Definition
A cadence is the structured sequence of outreach touchpoints — emails, calls, LinkedIn messages — sent to a prospect over a defined period, with timing, channel mix, and content variation deliberately designed to maximise response without burning the relationship.
Cadence is what separates professional outbound from spam. A single cold email gets a 1-3% reply rate; a well-designed 8-touch cadence over 3-4 weeks can hit 15-25%. The structure handles the reality that most prospects don't reply on the first touch — and most never reply at all, so you need enough touches to surface the ones who will.
The shape matters as much as the count. Front-loaded (3 touches week 1, 2 touches week 2, 1 touch week 3) feels engaged without nagging.

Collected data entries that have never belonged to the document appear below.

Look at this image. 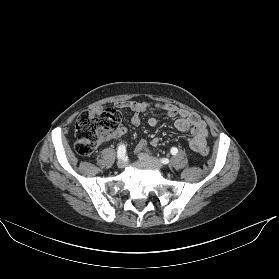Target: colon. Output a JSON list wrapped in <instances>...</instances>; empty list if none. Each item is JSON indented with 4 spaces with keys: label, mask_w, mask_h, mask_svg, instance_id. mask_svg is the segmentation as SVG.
I'll use <instances>...</instances> for the list:
<instances>
[{
    "label": "colon",
    "mask_w": 279,
    "mask_h": 279,
    "mask_svg": "<svg viewBox=\"0 0 279 279\" xmlns=\"http://www.w3.org/2000/svg\"><path fill=\"white\" fill-rule=\"evenodd\" d=\"M121 117L115 109H90L79 114L76 120L75 150L79 155L92 154L98 145L111 137L119 128ZM199 153L209 154L207 147Z\"/></svg>",
    "instance_id": "colon-1"
}]
</instances>
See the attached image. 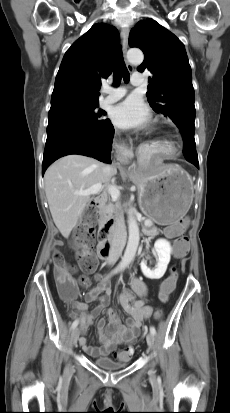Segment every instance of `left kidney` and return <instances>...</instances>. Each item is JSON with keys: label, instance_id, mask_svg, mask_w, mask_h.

Even-spaced (1 touch per week for 8 weeks) feels indifferent. Channel-mixed (email + LinkedIn + call) outperforms single-channel by a wide margin — different prospects respond to different channels.
Origin
Sales cadence is an old practice; the formalised, multi-channel cadence design emerged through the late 2000s and early 2010s with sales-engagement platforms like Outreach (founded 2014), Salesloft (2011), and Yesware (2010) operationalising the discipline.
How it works
- Define the goal: book a meeting, qualify a lead, or test interest.
- Choose channel mix: email, LinkedIn, phone, video — based on ICP behaviour.
- Map 6–10 touches over 2–4 weeks.
- Vary content per touch — different angle, different value prop, different ask.
- Add 'breakup' touch at the end — explicit close with a low-friction reply option.
- Test cadence shapes — front-loaded vs even, 6-touch vs 10-touch.
- Monitor reply rate and meeting rate; iterate.
When to use it
Use when
- On any outbound program — cold email, LinkedIn outreach, account-based.
- When single-touch outreach plateaus.
- When testing channel mix for a new ICP.
Skip when
- On inbound leads — they respond to a different cadence (faster, simpler).
- Without ICP work first. Cadence on the wrong audience just amplifies the mismatch.
Key metrics
- Reply rate (% of prospects who reply).
- Positive reply rate (replies that lead to a meeting).
- Meeting rate (% of contacted prospects who book).
- Unsubscribe rate (sanity check that the cadence isn't too aggressive).
Examples
- We tested 6-touch vs 9-touch cadence; 9-touch lifted meetings 30% with no increase in unsubscribes.
- Switching from email-only to email+LinkedIn doubled reply rate.
- A bad cadence is not 'too few touches'; it's 'too many of the same thing'.
In practice at Makreate
Makreate's outreach work always ships with a designed cadence — never one-off blasts. A recent B2B client was sending one email and giving up. We built an 8-touch cadence over 24 days: email, LinkedIn connection, LinkedIn message, email, LinkedIn voice note, email, LinkedIn comment on a post, breakup email. Reply rate climbed from 2.1% to 11.4% — same audience, same offer, just with a real cadence behind it.
LinkedIn Outreach Automation →Common mistakes
- Repeating the same content across touches. Each touch needs a different angle.
- Single-channel cadences. Email + LinkedIn outperforms either alone.
- Too long without a breakup. Most prospects either reply by touch 6 or never; carrying past 10 touches usually wastes time.
- Not varying timing. Sending all touches at 9am Tuesday concentrates on one slot of inboxes.
Frequently asked
How many touches in a cadence?
6–10 is the operational sweet spot. Below 6 and you miss the prospects who needed more nudges; above 10 and you're nagging.
Email-only or multi-channel?
Multi-channel almost always outperforms — particularly email + LinkedIn for B2B. Phone helps in specific verticals.
How long should a cadence run?
2–4 weeks. Shorter than 2 weeks doesn't have time to land; longer than 4 weeks usually means you've already lost the prospect.